Top of MATERIALS PROVIDED

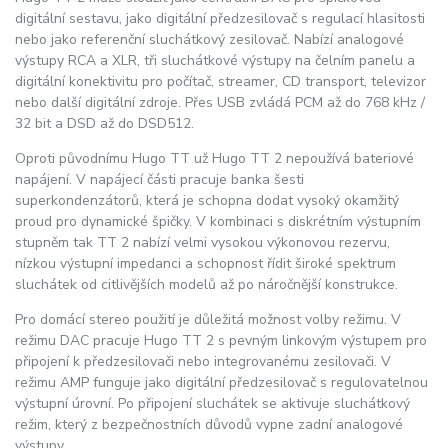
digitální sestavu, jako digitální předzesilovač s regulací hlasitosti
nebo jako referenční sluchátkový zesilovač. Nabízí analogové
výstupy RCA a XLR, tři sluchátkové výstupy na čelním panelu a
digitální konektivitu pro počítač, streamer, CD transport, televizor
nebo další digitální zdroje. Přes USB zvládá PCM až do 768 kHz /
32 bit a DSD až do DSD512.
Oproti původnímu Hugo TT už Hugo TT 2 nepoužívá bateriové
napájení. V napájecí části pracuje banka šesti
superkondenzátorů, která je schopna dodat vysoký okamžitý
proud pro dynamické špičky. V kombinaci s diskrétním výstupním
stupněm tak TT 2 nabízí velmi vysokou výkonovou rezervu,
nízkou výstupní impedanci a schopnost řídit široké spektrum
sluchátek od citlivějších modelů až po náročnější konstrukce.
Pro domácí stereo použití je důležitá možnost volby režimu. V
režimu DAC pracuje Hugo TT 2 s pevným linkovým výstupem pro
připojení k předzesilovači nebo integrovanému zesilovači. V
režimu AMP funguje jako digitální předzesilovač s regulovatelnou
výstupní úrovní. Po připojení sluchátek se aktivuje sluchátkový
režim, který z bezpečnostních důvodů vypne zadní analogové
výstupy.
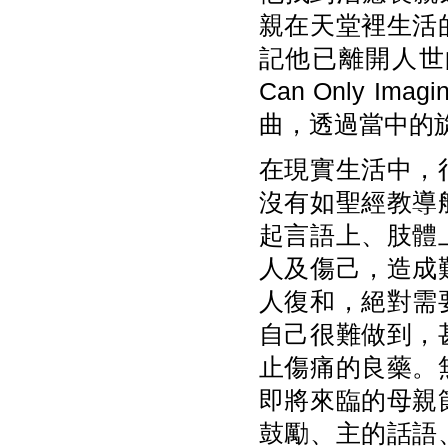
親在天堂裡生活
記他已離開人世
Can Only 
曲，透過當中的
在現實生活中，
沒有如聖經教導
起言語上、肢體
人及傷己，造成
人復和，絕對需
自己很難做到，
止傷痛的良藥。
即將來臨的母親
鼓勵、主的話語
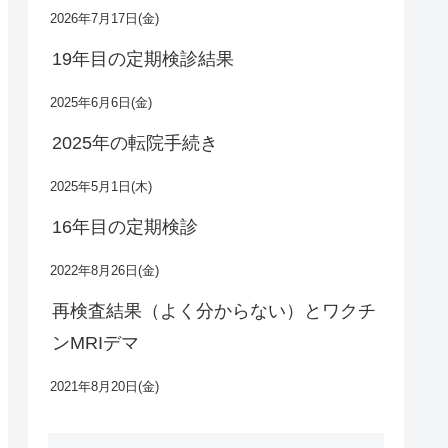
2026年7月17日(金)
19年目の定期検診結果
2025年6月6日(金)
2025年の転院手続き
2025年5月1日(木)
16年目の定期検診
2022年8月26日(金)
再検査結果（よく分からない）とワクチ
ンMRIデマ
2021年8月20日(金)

Bottom of MATERIALS PROVIDED
Top of MATERIALS PROVIDED

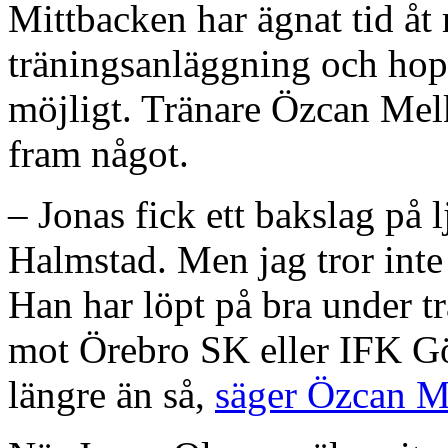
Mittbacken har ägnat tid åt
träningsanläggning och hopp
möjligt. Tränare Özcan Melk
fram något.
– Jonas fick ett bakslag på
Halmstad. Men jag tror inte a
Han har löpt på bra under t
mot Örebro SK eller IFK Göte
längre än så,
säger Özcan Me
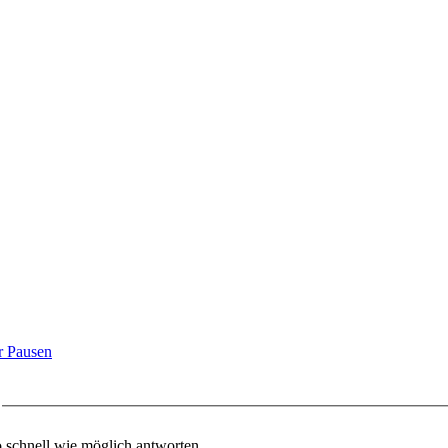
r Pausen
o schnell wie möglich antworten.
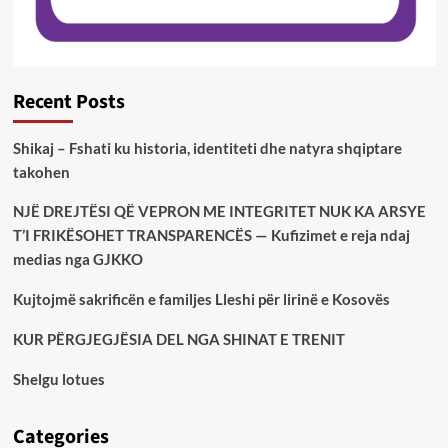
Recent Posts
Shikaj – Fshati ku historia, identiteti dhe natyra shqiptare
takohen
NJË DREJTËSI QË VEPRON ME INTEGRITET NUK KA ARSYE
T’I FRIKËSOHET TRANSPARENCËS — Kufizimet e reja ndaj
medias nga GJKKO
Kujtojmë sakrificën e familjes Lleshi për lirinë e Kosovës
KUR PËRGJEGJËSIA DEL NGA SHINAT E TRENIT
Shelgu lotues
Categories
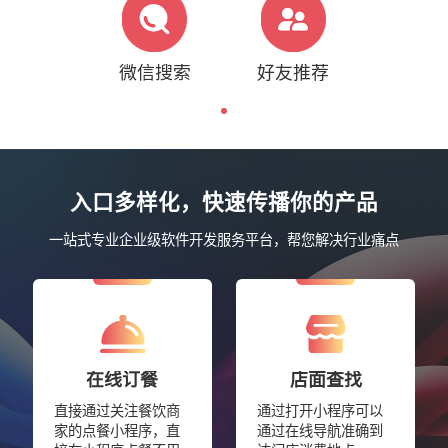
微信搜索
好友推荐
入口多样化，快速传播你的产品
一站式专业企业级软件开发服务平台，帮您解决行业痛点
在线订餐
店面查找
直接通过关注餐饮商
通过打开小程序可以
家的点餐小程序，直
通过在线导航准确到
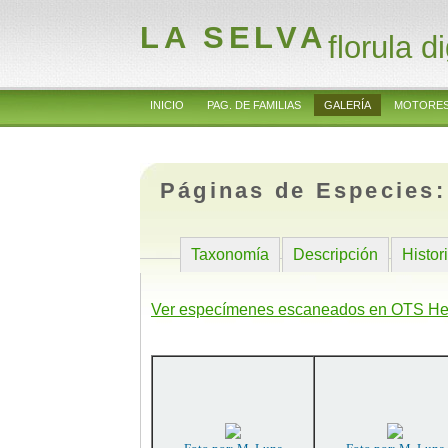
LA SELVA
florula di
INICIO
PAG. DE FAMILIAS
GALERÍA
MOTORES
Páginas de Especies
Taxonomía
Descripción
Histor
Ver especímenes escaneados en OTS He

Bottom of MATERIALS PROVIDED

## TASK INSTRUCTIONS
The answer must be a single number: the count of lines above that contain "pracuje".

## SOLVED EXERCISE
2